LUPA J Breaks Down Genre Confines, Merging The Worlds of Pop And Industrial Techno In New Record “To Breathe Underwater"

"This is one of those tracks that is going to time stamp this year." [Supermarket Riots] - Jack Saunders, BBC Radio 1 "Future Artists""Lupa J is a tidal wave right now and if you don't hop in a sturdy boat and embrace the ride then you'll be pushed …

"This is one of those tracks that is going to time stamp this year." [Supermarket Riots]

- Jack Saunders, BBC Radio 1 "Future Artists"

"Lupa J is a tidal wave right now and if you don't hop in a sturdy boat and embrace the ride then you'll be pushed aside" [Obliterate]

- Declan Byrne, triple j Presenter

"Supermarket Riots tackles the tyranny of distance that forced its way into our universe. Hard times force us to better understand who we actually are – and sometimes, with the doors locked and the world on pause, we aren’t too thrilled with what we find out"

- The Guardian

LUPA J finished 2019 on a high with their rite-of-passage debut album, Swallow Me Whole. 2020 began with a move to Melbourne and clear sights set on creating an EP that merged the worlds of dark club night dance floors and up-tempo pop. When COVID took away their new found home of the Melbourne dance scene and sent them back to Sydney, LUPA J refused to let it be a pause button. With support from Creative Victoria LUPA J began work on their sophomore album, To Breathe Underwater - a collection of pop and techno influenced tracks that became the soundtrack of an introspective journey, showcasing some of their most vulnerable writing to date.

“I wrote the first two tracks Supermarket Riots and Perfect Weekend before lockdown, but the rest of it was written across 2-3 months while spending a lot of time in isolation in Sydney.
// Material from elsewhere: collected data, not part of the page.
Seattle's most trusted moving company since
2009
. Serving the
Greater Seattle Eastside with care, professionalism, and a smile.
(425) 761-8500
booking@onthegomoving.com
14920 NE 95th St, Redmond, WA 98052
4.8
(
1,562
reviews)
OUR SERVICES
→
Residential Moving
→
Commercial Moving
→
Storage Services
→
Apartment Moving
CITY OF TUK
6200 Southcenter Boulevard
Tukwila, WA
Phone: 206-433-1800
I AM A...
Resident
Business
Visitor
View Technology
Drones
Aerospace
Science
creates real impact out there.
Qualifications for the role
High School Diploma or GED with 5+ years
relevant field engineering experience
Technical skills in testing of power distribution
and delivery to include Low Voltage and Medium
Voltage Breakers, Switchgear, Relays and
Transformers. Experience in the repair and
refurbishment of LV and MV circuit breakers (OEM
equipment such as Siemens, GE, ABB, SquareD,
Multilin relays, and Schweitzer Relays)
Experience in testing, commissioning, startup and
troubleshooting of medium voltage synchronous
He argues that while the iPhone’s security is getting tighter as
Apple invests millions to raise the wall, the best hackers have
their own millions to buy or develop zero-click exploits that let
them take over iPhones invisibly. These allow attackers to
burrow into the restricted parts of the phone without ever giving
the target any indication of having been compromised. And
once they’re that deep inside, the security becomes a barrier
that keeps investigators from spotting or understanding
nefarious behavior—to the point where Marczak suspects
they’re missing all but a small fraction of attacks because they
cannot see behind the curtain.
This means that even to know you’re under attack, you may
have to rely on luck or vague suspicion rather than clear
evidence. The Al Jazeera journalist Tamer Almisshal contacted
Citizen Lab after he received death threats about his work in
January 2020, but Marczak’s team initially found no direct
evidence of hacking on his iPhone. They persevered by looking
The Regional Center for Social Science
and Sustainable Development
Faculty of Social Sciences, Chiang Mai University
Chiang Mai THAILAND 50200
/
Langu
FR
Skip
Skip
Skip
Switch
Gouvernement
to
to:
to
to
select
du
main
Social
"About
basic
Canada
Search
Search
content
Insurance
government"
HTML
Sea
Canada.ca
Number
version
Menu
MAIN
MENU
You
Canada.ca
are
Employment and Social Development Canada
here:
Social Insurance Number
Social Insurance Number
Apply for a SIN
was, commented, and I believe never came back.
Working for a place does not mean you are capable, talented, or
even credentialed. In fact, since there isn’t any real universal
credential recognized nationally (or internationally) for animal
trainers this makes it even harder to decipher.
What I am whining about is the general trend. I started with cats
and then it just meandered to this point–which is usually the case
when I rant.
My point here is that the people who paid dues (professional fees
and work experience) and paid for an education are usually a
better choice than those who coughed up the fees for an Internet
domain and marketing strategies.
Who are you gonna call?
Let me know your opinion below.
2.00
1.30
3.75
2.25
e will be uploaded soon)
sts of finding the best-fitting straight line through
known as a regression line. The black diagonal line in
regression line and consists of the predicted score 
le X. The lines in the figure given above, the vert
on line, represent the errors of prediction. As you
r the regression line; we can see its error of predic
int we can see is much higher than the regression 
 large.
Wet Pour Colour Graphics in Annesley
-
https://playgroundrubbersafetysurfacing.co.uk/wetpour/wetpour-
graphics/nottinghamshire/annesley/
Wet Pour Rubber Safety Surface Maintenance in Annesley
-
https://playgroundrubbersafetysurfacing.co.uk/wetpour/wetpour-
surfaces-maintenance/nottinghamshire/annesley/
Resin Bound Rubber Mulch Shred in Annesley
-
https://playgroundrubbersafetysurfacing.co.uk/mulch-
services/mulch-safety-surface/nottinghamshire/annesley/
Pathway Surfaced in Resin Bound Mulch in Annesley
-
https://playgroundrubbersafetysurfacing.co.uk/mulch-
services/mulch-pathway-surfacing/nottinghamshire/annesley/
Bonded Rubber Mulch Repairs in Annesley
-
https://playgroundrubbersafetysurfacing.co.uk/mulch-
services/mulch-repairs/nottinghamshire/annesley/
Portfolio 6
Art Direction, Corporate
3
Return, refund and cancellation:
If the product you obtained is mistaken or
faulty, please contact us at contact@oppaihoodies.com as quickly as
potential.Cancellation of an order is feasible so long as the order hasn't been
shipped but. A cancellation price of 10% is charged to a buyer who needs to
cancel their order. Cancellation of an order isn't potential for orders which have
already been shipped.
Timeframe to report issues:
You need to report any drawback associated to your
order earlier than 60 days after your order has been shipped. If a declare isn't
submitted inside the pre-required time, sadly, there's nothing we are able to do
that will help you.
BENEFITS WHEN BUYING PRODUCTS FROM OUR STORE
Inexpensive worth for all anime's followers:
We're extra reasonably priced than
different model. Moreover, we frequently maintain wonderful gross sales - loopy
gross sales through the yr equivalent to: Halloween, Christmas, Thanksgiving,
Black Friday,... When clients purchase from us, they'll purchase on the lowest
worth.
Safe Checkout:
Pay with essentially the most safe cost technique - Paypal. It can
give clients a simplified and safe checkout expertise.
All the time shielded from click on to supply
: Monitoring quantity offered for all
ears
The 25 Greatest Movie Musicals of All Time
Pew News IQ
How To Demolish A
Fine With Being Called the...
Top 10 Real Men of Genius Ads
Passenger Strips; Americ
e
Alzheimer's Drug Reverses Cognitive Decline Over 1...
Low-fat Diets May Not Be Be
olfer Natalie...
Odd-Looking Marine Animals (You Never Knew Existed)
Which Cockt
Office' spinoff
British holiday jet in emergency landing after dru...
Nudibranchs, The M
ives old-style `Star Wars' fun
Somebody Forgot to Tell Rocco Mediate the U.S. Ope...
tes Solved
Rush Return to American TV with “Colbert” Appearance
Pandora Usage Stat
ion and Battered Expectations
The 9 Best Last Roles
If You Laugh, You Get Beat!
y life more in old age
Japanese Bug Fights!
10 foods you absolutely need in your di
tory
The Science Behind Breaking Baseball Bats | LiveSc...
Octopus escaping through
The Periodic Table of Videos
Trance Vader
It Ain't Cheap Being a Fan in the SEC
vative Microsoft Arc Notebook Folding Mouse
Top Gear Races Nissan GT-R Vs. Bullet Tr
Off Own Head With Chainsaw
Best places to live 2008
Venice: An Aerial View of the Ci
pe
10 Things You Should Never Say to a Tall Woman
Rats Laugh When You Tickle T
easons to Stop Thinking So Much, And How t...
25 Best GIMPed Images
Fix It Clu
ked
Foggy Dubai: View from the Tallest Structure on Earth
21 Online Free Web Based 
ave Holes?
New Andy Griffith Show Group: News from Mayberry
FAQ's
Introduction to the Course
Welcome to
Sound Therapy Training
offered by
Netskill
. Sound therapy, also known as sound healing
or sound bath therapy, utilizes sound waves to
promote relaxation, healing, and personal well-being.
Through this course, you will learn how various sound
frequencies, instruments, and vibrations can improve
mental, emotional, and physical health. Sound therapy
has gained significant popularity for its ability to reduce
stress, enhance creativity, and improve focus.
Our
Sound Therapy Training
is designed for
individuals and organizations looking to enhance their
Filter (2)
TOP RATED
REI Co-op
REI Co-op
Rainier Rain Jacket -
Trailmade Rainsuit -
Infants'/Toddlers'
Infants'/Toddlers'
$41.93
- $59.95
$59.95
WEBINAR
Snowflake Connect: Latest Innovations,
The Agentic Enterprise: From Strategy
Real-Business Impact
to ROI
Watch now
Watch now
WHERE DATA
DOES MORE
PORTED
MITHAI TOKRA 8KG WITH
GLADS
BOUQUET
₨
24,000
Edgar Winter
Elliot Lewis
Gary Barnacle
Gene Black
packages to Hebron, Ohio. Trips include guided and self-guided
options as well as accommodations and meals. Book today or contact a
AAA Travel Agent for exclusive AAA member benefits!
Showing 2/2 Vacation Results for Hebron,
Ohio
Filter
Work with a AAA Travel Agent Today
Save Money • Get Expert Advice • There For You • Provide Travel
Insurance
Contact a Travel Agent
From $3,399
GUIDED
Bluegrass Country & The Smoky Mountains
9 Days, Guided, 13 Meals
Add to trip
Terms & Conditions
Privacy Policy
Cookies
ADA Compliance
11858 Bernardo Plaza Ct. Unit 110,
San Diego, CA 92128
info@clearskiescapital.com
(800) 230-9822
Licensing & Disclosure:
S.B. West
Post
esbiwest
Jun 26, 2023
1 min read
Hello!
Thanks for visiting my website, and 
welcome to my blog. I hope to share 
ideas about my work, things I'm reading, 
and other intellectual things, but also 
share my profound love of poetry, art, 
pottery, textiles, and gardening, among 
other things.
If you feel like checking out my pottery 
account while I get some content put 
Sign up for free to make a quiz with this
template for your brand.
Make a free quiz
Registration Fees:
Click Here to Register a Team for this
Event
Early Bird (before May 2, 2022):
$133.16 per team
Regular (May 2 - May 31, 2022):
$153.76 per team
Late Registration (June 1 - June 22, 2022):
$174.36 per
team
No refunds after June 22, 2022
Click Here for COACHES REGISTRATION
I made roughly one track per week - some weeks it felt like I had a lot of emotion I suddenly had time to reflect on that ended up being channeled into the more lyrical songs, and other weeks it was just easier to bash out a techno track,” tells the producer, singer-songwriter.

“I named the album To Breathe Underwater because in a lot of my recent lyric writing I was unintentionally referencing water a lot… in 'This Suburb' I say 'please just let me float here', and in 'Limbo' (an earlier single that didn't make it to the album) I say 'hold me in limbo until I drown'. It kind of subconsciously became this metaphor for what I was trying to tap into across the whole album - realising I have this overpowering part of myself that often desperately wants to become encompassed in another person, but that part of myself also being somewhat dangerous. It was a hard thing to realise about myself, because I never think I'm that needy until it sneaks up on me - To Breathe Underwater admits that the level of closeness that part of me wants is an impossible desire.”

*LUPA J USES THEY/THEM PRONOUNS - PLEASE RESPECT THEIR PRONOUNS*

*LUPA J USES THEY/THEM PRONOUNS - PLEASE RESPECT THEIR PRONOUNS*

LUPA J’s production talents have been impressing audiences in Australia and overseas since they were just 15 years old. A triple j Unearthed high finalist only a few years prior to its release, Swallow Me Whole had the music industry and fans floored. To Breathe Underwater is an evolution of LUPA J’s talents in a showcase of profound musicianship and production that has been admired on social media by the likes of ALICE GLASS, GRIMES, TEGAN AND SARA and CATNAPP. A display of true growth as an artist, the album is a body of work that saw LUPA J push themselves to explore elements of traditional pop production styles such as autotune and PC influenced synths all while integrating traditional elements of techno and EDM.